What you are asked to do: Reproduce every entry that follows word for word, but omit the images.
──────── Exercise data
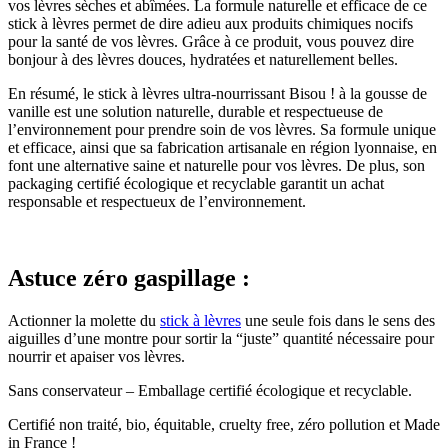
vos lèvres sèches et abîmées. La formule naturelle et efficace de ce
stick à lèvres permet de dire adieu aux produits chimiques nocifs
pour la santé de vos lèvres. Grâce à ce produit, vous pouvez dire
bonjour à des lèvres douces, hydratées et naturellement belles.
En résumé, le stick à lèvres ultra-nourrissant Bisou ! à la gousse de
vanille est une solution naturelle, durable et respectueuse de
l’environnement pour prendre soin de vos lèvres. Sa formule unique
et efficace, ainsi que sa fabrication artisanale en région lyonnaise, en
font une alternative saine et naturelle pour vos lèvres. De plus, son
packaging certifié écologique et recyclable garantit un achat
responsable et respectueux de l’environnement.
Astuce zéro gaspillage
:
Actionner la molette du
stick à lèvres
une seule fois dans le sens des
aiguilles d’une montre pour sortir la “juste” quantité nécessaire pour
nourrir et apaiser vos lèvres.
Sans conservateur – Emballage certifié écologique et recyclable.
Certifié non traité, bio, équitable, cruelty free, zéro pollution et Made
in France !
────────────────
Finished task:
vos lèvres sèches et abîmées. La formule naturelle et efficace de ce
stick à lèvres permet de dire adieu aux produits chimiques nocifs
pour la santé de vos lèvres. Grâce à ce produit, vous pouvez dire
bonjour à des lèvres douces, hydratées et naturellement belles.
En résumé, le stick à lèvres ultra-nourrissant Bisou ! à la gousse de
vanille est une solution naturelle, durable et respectueuse de
l’environnement pour prendre soin de vos lèvres. Sa formule unique
et efficace, ainsi que sa fabrication artisanale en région lyonnaise, en
font une alternative saine et naturelle pour vos lèvres. De plus, son
packaging certifié écologique et recyclable garantit un achat
responsable et respectueux de l’environnement.
Astuce zéro gaspillage
:
Actionner la molette du
stick à lèvres
une seule fois dans le sens des
aiguilles d’une montre pour sortir la “juste” quantité nécessaire pour
nourrir et apaiser vos lèvres.
Sans conservateur – Emballage certifié écologique et recyclable.
Certifié non traité, bio, équitable, cruelty free, zéro pollution et Made
in France !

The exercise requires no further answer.